Reproduce all the entries exactly.
------
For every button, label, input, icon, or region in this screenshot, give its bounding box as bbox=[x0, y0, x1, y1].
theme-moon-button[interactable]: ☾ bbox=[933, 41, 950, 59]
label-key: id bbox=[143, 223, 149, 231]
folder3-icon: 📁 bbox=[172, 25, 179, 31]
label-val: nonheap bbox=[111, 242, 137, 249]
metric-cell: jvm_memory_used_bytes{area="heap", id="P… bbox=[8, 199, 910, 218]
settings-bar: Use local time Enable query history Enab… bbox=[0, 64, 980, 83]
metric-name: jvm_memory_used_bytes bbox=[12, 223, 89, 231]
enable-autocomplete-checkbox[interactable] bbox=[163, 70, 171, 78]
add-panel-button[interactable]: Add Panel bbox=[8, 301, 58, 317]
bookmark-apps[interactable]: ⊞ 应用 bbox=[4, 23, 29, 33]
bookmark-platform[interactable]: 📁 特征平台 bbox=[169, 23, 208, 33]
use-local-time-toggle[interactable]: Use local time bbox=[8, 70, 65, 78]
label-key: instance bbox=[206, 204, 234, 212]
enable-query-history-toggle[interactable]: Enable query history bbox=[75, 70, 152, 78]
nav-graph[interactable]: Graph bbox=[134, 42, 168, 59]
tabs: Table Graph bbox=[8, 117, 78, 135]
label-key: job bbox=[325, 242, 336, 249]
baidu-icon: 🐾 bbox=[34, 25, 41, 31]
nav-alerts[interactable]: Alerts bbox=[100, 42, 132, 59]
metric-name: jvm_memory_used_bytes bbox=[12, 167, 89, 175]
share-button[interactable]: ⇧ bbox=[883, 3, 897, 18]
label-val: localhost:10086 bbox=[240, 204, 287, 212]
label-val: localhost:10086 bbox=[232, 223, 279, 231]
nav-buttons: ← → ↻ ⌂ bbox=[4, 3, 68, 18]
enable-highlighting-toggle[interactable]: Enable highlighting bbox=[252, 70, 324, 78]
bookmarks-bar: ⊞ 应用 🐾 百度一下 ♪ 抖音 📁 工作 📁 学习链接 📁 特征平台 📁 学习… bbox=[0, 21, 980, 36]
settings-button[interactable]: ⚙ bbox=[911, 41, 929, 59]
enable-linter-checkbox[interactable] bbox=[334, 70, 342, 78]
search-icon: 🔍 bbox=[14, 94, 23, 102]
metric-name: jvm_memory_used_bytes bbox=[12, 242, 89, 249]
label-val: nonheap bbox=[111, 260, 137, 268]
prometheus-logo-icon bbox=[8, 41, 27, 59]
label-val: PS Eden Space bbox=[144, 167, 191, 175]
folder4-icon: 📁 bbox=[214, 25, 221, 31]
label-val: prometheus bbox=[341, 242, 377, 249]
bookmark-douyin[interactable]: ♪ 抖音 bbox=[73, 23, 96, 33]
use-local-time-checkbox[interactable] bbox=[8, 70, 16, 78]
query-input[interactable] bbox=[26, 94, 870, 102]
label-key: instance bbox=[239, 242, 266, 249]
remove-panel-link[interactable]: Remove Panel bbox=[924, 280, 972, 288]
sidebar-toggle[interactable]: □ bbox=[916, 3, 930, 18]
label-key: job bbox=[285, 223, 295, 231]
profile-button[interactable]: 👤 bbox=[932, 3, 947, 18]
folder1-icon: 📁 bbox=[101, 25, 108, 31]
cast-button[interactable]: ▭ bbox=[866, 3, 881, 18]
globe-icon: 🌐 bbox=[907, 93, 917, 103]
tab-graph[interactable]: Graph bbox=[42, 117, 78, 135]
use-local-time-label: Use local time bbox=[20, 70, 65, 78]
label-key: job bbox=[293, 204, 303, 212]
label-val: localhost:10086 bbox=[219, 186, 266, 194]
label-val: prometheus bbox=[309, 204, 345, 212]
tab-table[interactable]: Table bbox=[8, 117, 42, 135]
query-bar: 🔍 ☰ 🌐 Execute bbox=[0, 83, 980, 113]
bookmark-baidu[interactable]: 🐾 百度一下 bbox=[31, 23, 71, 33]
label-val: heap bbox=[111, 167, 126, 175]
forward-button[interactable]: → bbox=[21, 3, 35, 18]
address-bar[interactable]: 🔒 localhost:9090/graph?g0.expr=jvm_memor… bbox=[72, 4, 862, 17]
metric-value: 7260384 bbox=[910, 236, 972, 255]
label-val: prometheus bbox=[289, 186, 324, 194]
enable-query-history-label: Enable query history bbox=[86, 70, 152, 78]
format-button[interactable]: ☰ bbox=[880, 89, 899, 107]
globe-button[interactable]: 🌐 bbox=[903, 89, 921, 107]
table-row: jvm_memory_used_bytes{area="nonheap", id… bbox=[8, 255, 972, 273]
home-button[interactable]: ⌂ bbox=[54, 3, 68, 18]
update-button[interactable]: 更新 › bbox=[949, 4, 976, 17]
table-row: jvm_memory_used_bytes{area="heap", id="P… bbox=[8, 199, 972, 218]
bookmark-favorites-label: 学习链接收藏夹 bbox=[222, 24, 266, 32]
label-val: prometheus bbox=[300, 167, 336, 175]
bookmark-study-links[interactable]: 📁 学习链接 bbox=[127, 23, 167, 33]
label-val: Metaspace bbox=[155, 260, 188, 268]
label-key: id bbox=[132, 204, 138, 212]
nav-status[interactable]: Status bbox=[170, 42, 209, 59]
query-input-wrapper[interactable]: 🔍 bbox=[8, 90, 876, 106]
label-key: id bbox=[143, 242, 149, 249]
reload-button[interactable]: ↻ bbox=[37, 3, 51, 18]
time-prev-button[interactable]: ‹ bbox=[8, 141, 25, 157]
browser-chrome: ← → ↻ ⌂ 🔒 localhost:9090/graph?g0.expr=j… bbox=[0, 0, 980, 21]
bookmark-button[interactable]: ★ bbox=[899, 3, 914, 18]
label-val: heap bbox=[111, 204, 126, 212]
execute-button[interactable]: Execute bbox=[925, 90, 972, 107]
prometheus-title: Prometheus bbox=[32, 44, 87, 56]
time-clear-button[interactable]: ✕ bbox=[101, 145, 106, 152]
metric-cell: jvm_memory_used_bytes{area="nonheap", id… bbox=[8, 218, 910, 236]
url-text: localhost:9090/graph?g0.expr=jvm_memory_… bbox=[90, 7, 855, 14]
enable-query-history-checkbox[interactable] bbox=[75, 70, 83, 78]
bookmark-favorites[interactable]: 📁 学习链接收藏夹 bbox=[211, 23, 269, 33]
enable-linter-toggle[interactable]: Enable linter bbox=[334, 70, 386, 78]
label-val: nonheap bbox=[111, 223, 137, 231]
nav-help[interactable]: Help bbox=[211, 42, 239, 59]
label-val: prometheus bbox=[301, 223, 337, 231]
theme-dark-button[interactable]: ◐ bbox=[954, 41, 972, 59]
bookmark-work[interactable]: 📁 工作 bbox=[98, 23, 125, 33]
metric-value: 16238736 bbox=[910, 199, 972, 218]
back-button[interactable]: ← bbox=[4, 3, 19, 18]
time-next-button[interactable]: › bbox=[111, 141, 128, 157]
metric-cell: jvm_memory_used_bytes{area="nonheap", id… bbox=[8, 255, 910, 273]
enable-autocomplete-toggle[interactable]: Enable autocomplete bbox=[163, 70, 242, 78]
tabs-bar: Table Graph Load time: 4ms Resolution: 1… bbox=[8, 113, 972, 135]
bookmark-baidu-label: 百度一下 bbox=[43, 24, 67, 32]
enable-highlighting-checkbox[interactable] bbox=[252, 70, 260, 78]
------
Exercise solution:
For every button, label, input, icon, or region in this screenshot, give its bounding box as bbox=[x0, y0, x1, y1].
theme-moon-button[interactable]: ☾ bbox=[933, 41, 950, 59]
label-key: id bbox=[143, 223, 149, 231]
folder3-icon: 📁 bbox=[172, 25, 179, 31]
label-val: nonheap bbox=[111, 242, 137, 249]
metric-cell: jvm_memory_used_bytes{area="heap", id="P… bbox=[8, 199, 910, 218]
settings-bar: Use local time Enable query history Enab… bbox=[0, 64, 980, 83]
metric-name: jvm_memory_used_bytes bbox=[12, 223, 89, 231]
enable-autocomplete-checkbox[interactable] bbox=[163, 70, 171, 78]
add-panel-button[interactable]: Add Panel bbox=[8, 301, 58, 317]
bookmark-apps[interactable]: ⊞ 应用 bbox=[4, 23, 29, 33]
bookmark-platform[interactable]: 📁 特征平台 bbox=[169, 23, 208, 33]
use-local-time-toggle[interactable]: Use local time bbox=[8, 70, 65, 78]
label-key: instance bbox=[206, 204, 234, 212]
enable-query-history-toggle[interactable]: Enable query history bbox=[75, 70, 152, 78]
nav-graph[interactable]: Graph bbox=[134, 42, 168, 59]
tabs: Table Graph bbox=[8, 117, 78, 135]
label-key: job bbox=[325, 242, 336, 249]
baidu-icon: 🐾 bbox=[34, 25, 41, 31]
nav-alerts[interactable]: Alerts bbox=[100, 42, 132, 59]
metric-name: jvm_memory_used_bytes bbox=[12, 167, 89, 175]
share-button[interactable]: ⇧ bbox=[883, 3, 897, 18]
label-val: localhost:10086 bbox=[240, 204, 287, 212]
label-val: localhost:10086 bbox=[232, 223, 279, 231]
nav-buttons: ← → ↻ ⌂ bbox=[4, 3, 68, 18]
enable-highlighting-toggle[interactable]: Enable highlighting bbox=[252, 70, 324, 78]
bookmarks-bar: ⊞ 应用 🐾 百度一下 ♪ 抖音 📁 工作 📁 学习链接 📁 特征平台 📁 学习… bbox=[0, 21, 980, 36]
settings-button[interactable]: ⚙ bbox=[911, 41, 929, 59]
enable-linter-checkbox[interactable] bbox=[334, 70, 342, 78]
search-icon: 🔍 bbox=[14, 94, 23, 102]
metric-name: jvm_memory_used_bytes bbox=[12, 242, 89, 249]
label-val: nonheap bbox=[111, 260, 137, 268]
prometheus-logo-icon bbox=[8, 41, 27, 59]
label-val: PS Eden Space bbox=[144, 167, 191, 175]
folder4-icon: 📁 bbox=[214, 25, 221, 31]
label-val: prometheus bbox=[341, 242, 377, 249]
bookmark-douyin[interactable]: ♪ 抖音 bbox=[73, 23, 96, 33]
use-local-time-checkbox[interactable] bbox=[8, 70, 16, 78]
query-input[interactable] bbox=[26, 94, 870, 102]
label-key: instance bbox=[239, 242, 266, 249]
remove-panel-link[interactable]: Remove Panel bbox=[924, 280, 972, 288]
sidebar-toggle[interactable]: □ bbox=[916, 3, 930, 18]
label-key: job bbox=[285, 223, 295, 231]
profile-button[interactable]: 👤 bbox=[932, 3, 947, 18]
folder1-icon: 📁 bbox=[101, 25, 108, 31]
cast-button[interactable]: ▭ bbox=[866, 3, 881, 18]
globe-icon: 🌐 bbox=[907, 93, 917, 103]
tab-graph[interactable]: Graph bbox=[42, 117, 78, 135]
use-local-time-label: Use local time bbox=[20, 70, 65, 78]
label-key: job bbox=[293, 204, 303, 212]
label-val: localhost:10086 bbox=[219, 186, 266, 194]
label-val: prometheus bbox=[309, 204, 345, 212]
tab-table[interactable]: Table bbox=[8, 117, 42, 135]
query-bar: 🔍 ☰ 🌐 Execute bbox=[0, 83, 980, 113]
bookmark-baidu[interactable]: 🐾 百度一下 bbox=[31, 23, 71, 33]
label-val: heap bbox=[111, 167, 126, 175]
forward-button[interactable]: → bbox=[21, 3, 35, 18]
address-bar[interactable]: 🔒 localhost:9090/graph?g0.expr=jvm_memor… bbox=[72, 4, 862, 17]
metric-value: 7260384 bbox=[910, 236, 972, 255]
label-val: prometheus bbox=[289, 186, 324, 194]
enable-query-history-label: Enable query history bbox=[86, 70, 152, 78]
format-button[interactable]: ☰ bbox=[880, 89, 899, 107]
globe-button[interactable]: 🌐 bbox=[903, 89, 921, 107]
table-row: jvm_memory_used_bytes{area="nonheap", id… bbox=[8, 255, 972, 273]
home-button[interactable]: ⌂ bbox=[54, 3, 68, 18]
update-button[interactable]: 更新 › bbox=[949, 4, 976, 17]
table-row: jvm_memory_used_bytes{area="heap", id="P… bbox=[8, 199, 972, 218]
bookmark-favorites-label: 学习链接收藏夹 bbox=[222, 24, 266, 32]
label-val: prometheus bbox=[300, 167, 336, 175]
bookmark-study-links[interactable]: 📁 学习链接 bbox=[127, 23, 167, 33]
label-val: Metaspace bbox=[155, 260, 188, 268]
label-key: id bbox=[132, 204, 138, 212]
nav-status[interactable]: Status bbox=[170, 42, 209, 59]
query-input-wrapper[interactable]: 🔍 bbox=[8, 90, 876, 106]
label-key: id bbox=[143, 242, 149, 249]
reload-button[interactable]: ↻ bbox=[37, 3, 51, 18]
time-prev-button[interactable]: ‹ bbox=[8, 141, 25, 157]
browser-chrome: ← → ↻ ⌂ 🔒 localhost:9090/graph?g0.expr=j… bbox=[0, 0, 980, 21]
bookmark-button[interactable]: ★ bbox=[899, 3, 914, 18]
label-val: heap bbox=[111, 204, 126, 212]
execute-button[interactable]: Execute bbox=[925, 90, 972, 107]
prometheus-title: Prometheus bbox=[32, 44, 87, 56]
time-clear-button[interactable]: ✕ bbox=[101, 145, 106, 152]
metric-cell: jvm_memory_used_bytes{area="nonheap", id… bbox=[8, 218, 910, 236]
url-text: localhost:9090/graph?g0.expr=jvm_memory_… bbox=[90, 7, 855, 14]
enable-query-history-checkbox[interactable] bbox=[75, 70, 83, 78]
bookmark-favorites[interactable]: 📁 学习链接收藏夹 bbox=[211, 23, 269, 33]
enable-linter-toggle[interactable]: Enable linter bbox=[334, 70, 386, 78]
label-val: nonheap bbox=[111, 223, 137, 231]
nav-help[interactable]: Help bbox=[211, 42, 239, 59]
label-val: prometheus bbox=[301, 223, 337, 231]
theme-dark-button[interactable]: ◐ bbox=[954, 41, 972, 59]
bookmark-work[interactable]: 📁 工作 bbox=[98, 23, 125, 33]
metric-value: 16238736 bbox=[910, 199, 972, 218]
back-button[interactable]: ← bbox=[4, 3, 19, 18]
time-next-button[interactable]: › bbox=[111, 141, 128, 157]
metric-cell: jvm_memory_used_bytes{area="nonheap", id… bbox=[8, 255, 910, 273]
enable-autocomplete-toggle[interactable]: Enable autocomplete bbox=[163, 70, 242, 78]
tabs-bar: Table Graph Load time: 4ms Resolution: 1… bbox=[8, 113, 972, 135]
bookmark-baidu-label: 百度一下 bbox=[43, 24, 67, 32]
enable-highlighting-checkbox[interactable] bbox=[252, 70, 260, 78]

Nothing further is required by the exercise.